UK law firms get ready for crackdown on money laundering | Financial sector

by Rachel Morgan News Editor

UK law firms are preparing for increased scrutiny as the government moves to strengthen the City’s defenses against money laundering. The changes are being implemented ahead of a critical review scheduled for August 2027.

New Oversight for the Legal Sector

The Financial Conduct Authority (FCA) has been designated as the new anti-money laundering regulator for the legal sector. This shift is expected to bring “sharper” penalties and potentially reshape how legal businesses operate, according to industry observers.

Did You Know? The UK’s national risk assessment has consistently classified the legal sector as “high risk” for money laundering and terrorist financing since 2017.

Currently, oversight of anti-money laundering practices is divided among nine different supervisors. The consolidation of these responsibilities under the FCA is part of a broader effort to address the UK’s reputation as a destination for “dirty money.” The National Crime Agency estimates that approximately £100 billion is laundered through or within the UK annually, with law firms identified as potential enablers.

A Response to International Pressure

Concerns about the UK’s anti-money laundering safeguards were initially raised in 2018 by the Financial Action Task Force (FATF), a Paris-based global watchdog. The FATF report called for strengthened oversight, particularly within the accounting and legal sectors. The upcoming FATF review in 2027 is driving the current urgency for reform.

Priya Giuliani, a financial crime investigator at HKA, stated, “The timing of this shift is no coincidence.” She added that there is “urgency” to demonstrate a “credible, consistent, and effective supervisory system” to the FATF by the review date.

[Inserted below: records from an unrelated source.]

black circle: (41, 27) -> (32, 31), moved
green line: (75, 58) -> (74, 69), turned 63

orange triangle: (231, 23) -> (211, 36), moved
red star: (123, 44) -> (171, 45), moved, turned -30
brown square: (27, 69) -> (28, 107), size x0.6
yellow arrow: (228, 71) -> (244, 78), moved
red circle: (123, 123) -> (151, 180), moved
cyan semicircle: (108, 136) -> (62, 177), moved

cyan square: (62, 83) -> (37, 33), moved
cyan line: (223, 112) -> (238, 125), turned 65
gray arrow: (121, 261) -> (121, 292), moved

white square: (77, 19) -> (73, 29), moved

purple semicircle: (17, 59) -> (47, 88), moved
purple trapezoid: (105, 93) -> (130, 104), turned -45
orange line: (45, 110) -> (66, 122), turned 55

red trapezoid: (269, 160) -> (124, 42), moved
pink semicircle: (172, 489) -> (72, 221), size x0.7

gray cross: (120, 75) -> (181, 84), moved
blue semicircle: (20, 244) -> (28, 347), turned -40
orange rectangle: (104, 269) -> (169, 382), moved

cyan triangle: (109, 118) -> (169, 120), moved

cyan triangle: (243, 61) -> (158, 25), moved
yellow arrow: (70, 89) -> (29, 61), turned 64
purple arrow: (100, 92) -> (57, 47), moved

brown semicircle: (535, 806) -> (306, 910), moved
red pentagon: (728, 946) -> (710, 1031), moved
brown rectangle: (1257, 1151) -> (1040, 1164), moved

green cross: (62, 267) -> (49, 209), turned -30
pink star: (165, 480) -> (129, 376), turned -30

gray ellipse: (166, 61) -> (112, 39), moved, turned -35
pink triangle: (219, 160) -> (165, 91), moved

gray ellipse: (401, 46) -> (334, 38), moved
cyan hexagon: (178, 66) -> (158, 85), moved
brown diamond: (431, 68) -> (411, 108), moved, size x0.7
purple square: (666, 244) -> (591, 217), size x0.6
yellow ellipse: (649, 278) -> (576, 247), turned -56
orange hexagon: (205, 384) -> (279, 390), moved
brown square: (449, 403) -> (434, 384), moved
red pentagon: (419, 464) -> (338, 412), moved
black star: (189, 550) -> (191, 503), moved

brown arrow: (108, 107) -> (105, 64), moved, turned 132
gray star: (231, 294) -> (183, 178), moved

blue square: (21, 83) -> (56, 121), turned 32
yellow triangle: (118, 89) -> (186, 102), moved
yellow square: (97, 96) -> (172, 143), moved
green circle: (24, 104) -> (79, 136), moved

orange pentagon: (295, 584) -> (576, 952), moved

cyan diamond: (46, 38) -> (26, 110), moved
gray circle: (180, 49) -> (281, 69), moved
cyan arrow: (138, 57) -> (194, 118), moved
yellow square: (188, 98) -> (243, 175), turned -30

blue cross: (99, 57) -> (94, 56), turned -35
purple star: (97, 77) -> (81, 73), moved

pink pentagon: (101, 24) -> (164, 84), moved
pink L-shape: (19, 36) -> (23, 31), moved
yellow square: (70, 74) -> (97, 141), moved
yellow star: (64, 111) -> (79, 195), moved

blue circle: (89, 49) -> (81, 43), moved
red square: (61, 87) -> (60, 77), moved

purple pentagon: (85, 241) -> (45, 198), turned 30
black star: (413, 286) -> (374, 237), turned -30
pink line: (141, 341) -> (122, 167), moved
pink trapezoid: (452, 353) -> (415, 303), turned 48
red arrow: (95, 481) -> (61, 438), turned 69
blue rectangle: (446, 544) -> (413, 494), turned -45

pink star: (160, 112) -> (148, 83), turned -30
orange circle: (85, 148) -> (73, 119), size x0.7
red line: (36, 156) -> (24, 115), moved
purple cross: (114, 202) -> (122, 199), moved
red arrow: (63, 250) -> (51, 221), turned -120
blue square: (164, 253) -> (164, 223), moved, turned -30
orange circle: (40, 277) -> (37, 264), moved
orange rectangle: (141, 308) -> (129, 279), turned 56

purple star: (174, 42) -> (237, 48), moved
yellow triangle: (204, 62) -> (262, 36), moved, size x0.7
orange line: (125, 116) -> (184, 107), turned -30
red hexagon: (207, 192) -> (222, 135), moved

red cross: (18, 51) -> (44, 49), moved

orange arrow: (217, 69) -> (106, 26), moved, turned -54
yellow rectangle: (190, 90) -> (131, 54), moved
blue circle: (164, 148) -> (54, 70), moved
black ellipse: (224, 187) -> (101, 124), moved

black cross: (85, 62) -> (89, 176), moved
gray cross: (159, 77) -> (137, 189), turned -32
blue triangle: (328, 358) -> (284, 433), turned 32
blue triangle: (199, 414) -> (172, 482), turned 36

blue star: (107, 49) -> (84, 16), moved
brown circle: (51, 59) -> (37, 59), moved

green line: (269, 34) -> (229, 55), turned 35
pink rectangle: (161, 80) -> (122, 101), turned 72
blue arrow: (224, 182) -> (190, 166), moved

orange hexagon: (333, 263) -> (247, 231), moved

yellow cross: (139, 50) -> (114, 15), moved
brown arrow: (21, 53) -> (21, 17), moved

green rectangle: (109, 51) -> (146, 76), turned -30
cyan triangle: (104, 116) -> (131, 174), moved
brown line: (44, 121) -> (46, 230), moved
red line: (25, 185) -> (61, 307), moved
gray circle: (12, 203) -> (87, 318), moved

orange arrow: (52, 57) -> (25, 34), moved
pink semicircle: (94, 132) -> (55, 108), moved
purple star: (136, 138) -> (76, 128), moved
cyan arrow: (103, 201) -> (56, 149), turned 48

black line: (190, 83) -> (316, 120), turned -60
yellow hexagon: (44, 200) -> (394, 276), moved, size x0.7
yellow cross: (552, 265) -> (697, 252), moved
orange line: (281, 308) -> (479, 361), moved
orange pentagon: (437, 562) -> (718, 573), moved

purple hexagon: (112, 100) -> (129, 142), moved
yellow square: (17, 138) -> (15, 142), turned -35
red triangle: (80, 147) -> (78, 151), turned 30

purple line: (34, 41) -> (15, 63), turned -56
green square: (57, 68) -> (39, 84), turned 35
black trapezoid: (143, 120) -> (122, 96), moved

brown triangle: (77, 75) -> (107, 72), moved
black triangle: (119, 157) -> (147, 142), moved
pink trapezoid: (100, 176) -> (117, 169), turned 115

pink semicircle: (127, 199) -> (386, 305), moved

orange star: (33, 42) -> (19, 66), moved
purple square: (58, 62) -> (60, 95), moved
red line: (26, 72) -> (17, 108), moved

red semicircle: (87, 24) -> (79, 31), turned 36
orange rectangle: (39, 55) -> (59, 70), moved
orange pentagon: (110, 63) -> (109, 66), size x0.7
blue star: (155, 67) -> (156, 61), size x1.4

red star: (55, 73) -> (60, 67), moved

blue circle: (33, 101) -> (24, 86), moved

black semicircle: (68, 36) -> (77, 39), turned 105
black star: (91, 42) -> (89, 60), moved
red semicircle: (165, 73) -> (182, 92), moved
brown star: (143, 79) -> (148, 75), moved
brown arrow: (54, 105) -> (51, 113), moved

Expert Insight: Consolidating regulatory oversight is a common strategy to address systemic weaknesses. By centralizing responsibility within the FCA, the government aims to create a more unified and effective approach to combating financial crime, but this transition could present challenges for firms accustomed to a different regulatory environment.

The FCA’s expanded role will encompass accounting firms and trusts, following a government review that revealed inconsistencies, duplication, and information-sharing gaps across more than 20 regulators. The FCA will assume responsibilities currently held by nine supervisors, most notably the Solicitors Regulation Authority (SRA).

What Could Change

Giuliani notes that the SRA has traditionally favored a “collaborative, guidance-led approach,” while the FCA is expected to adopt a more assertive stance with “sharper swords” to punish violations. In the year leading up to April, the SRA issued 86 fines totaling £1.5 million, while the FCA levied £82 million in fines across six anti-money laundering cases. The FCA also appears to be more selective in granting licenses, rejecting 44% of the 275 applications it received in the 2023-24 financial year, compared to the SRA’s 100% acceptance rate of 218 applications.

Steve Smart, the FCA’s executive director of enforcement and market oversight, stated that the FCA will take a “data-led and proportionate approach” and focus on “partnering with firms to identify and disrupt crime.”

Frequently Asked Questions

What prompted this change in regulation?

The change is driven by the UK’s ongoing efforts to improve its reputation in combating money laundering and to address weaknesses identified by the Financial Action Task Force (FATF) in 2018. A new FATF review is scheduled for August 2027.

How will the FCA’s approach differ from the SRA’s?

Experts anticipate the FCA will take a more assertive approach to enforcement, with potentially “sharper” penalties, compared to the SRA’s historically “collaborative, guidance-led approach.”

What is the estimated amount of money laundered through the UK each year?

The National Crime Agency estimates that £100 billion is being laundered through or within the UK every year.

As the FCA prepares to take on its new role, will law firms be able to adapt to the increased regulatory demands and potential for stricter penalties?